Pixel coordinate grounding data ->

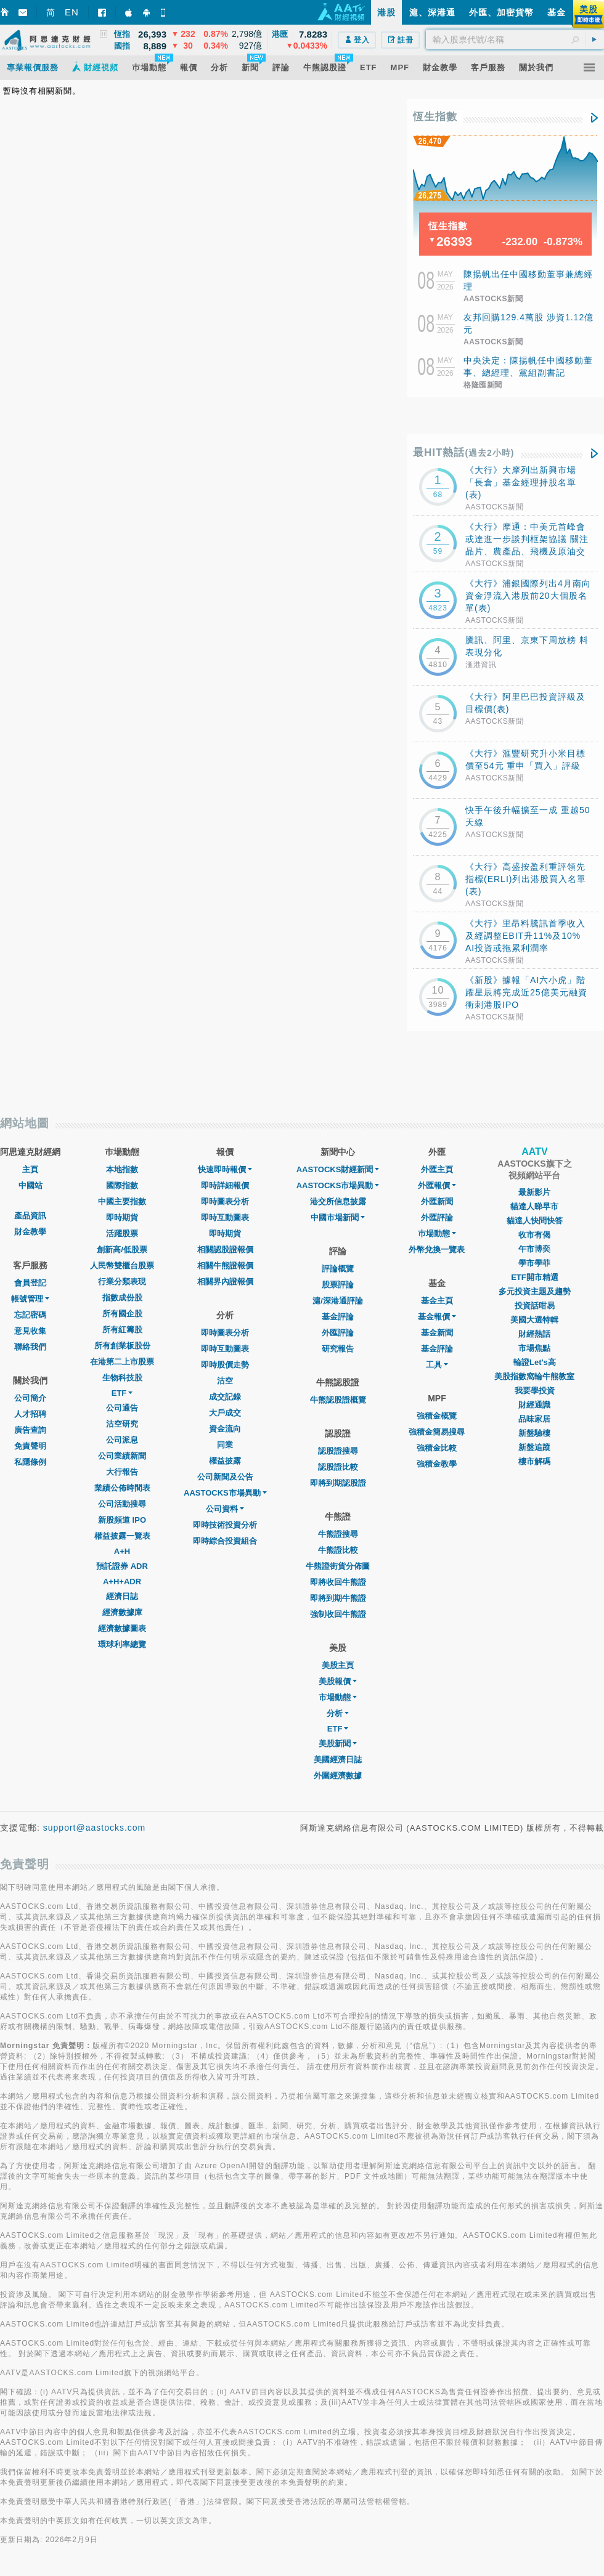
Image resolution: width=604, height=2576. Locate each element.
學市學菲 (534, 1263)
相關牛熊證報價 (225, 1265)
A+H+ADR (122, 1581)
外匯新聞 (437, 1201)
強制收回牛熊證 (338, 1614)
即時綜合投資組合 (225, 1540)
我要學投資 (535, 1390)
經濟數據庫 (122, 1612)
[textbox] (515, 39)
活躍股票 (122, 1233)
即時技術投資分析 (225, 1524)
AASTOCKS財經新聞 (338, 1169)
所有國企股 (122, 1313)
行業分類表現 (122, 1281)
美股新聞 (338, 1743)
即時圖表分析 (225, 1201)
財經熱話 (534, 1334)
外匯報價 (437, 1185)
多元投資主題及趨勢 (535, 1291)
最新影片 (534, 1192)
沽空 (225, 1380)
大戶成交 (225, 1412)
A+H (122, 1551)
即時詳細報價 (225, 1185)
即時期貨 (122, 1217)
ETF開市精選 (534, 1277)
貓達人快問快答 (535, 1220)
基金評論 (338, 1316)
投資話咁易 (535, 1305)
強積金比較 (437, 1447)
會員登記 (30, 1282)
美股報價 (338, 1681)
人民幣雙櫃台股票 (122, 1265)
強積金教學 (437, 1463)
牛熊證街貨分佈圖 (338, 1566)
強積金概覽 (437, 1415)
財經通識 (534, 1404)
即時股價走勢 (225, 1364)
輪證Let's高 (534, 1362)
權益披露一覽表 (122, 1536)
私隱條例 (30, 1462)
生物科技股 (122, 1377)
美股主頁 (338, 1665)
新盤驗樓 (534, 1433)
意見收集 (30, 1330)
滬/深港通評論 (337, 1300)
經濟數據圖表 (122, 1628)
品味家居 (534, 1419)
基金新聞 (437, 1332)
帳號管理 (30, 1298)
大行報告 (122, 1471)
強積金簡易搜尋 (437, 1431)
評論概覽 (338, 1268)
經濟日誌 (122, 1596)
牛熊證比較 (338, 1550)
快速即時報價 (225, 1169)
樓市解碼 (534, 1461)
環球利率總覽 (122, 1644)
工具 (437, 1364)
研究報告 (338, 1348)
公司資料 (225, 1508)
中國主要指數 (122, 1201)
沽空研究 (122, 1423)
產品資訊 (30, 1215)
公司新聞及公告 (225, 1476)
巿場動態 (437, 1233)
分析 (338, 1713)
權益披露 (225, 1460)
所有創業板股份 (122, 1345)
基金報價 (437, 1316)
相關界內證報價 (225, 1281)
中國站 (30, 1185)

TASK PROMPT ->
Copy out every line above, word for word, minus images.

FINISHED TASK ->
Image resolution: width=604, height=2576. Locate each element.
學市學菲 (534, 1263)
相關牛熊證報價 (225, 1265)
A+H+ADR (122, 1581)
外匯新聞 (437, 1201)
強制收回牛熊證 (338, 1614)
即時綜合投資組合 (225, 1540)
我要學投資 (535, 1390)
經濟數據庫 (122, 1612)
[textbox] (515, 39)
活躍股票 (122, 1233)
即時技術投資分析 (225, 1524)
AASTOCKS財經新聞 (338, 1169)
所有國企股 (122, 1313)
行業分類表現 (122, 1281)
美股新聞 (338, 1743)
即時圖表分析 (225, 1201)
財經熱話 (534, 1334)
外匯報價 (437, 1185)
多元投資主題及趨勢 (535, 1291)
最新影片 (534, 1192)
沽空 (225, 1380)
大戶成交 (225, 1412)
A+H (122, 1551)
即時詳細報價 (225, 1185)
即時期貨 (122, 1217)
ETF開市精選 (534, 1277)
貓達人快問快答 (535, 1220)
基金評論 (338, 1316)
投資話咁易 (535, 1305)
強積金比較 (437, 1447)
會員登記 (30, 1282)
美股報價 (338, 1681)
人民幣雙櫃台股票 (122, 1265)
強積金教學 (437, 1463)
牛熊證街貨分佈圖 (338, 1566)
強積金概覽 (437, 1415)
財經通識 (534, 1404)
即時股價走勢 (225, 1364)
輪證Let's高 (534, 1362)
權益披露一覽表 (122, 1536)
私隱條例 (30, 1462)
生物科技股 (122, 1377)
美股主頁 (338, 1665)
新盤驗樓 (534, 1433)
意見收集 (30, 1330)
滬/深港通評論 (337, 1300)
經濟數據圖表 (122, 1628)
品味家居 (534, 1419)
基金新聞 (437, 1332)
帳號管理 (30, 1298)
大行報告 (122, 1471)
強積金簡易搜尋 (437, 1431)
評論概覽 (338, 1268)
經濟日誌 (122, 1596)
牛熊證比較 (338, 1550)
快速即時報價 (225, 1169)
樓市解碼 (534, 1461)
環球利率總覽 (122, 1644)
工具 (437, 1364)
研究報告 (338, 1348)
公司資料 (225, 1508)
中國主要指數 (122, 1201)
沽空研究 (122, 1423)
產品資訊 (30, 1215)
公司新聞及公告 (225, 1476)
巿場動態 (437, 1233)
分析 (338, 1713)
權益披露 (225, 1460)
所有創業板股份 (122, 1345)
基金報價 (437, 1316)
相關界內證報價 (225, 1281)
中國站 (30, 1185)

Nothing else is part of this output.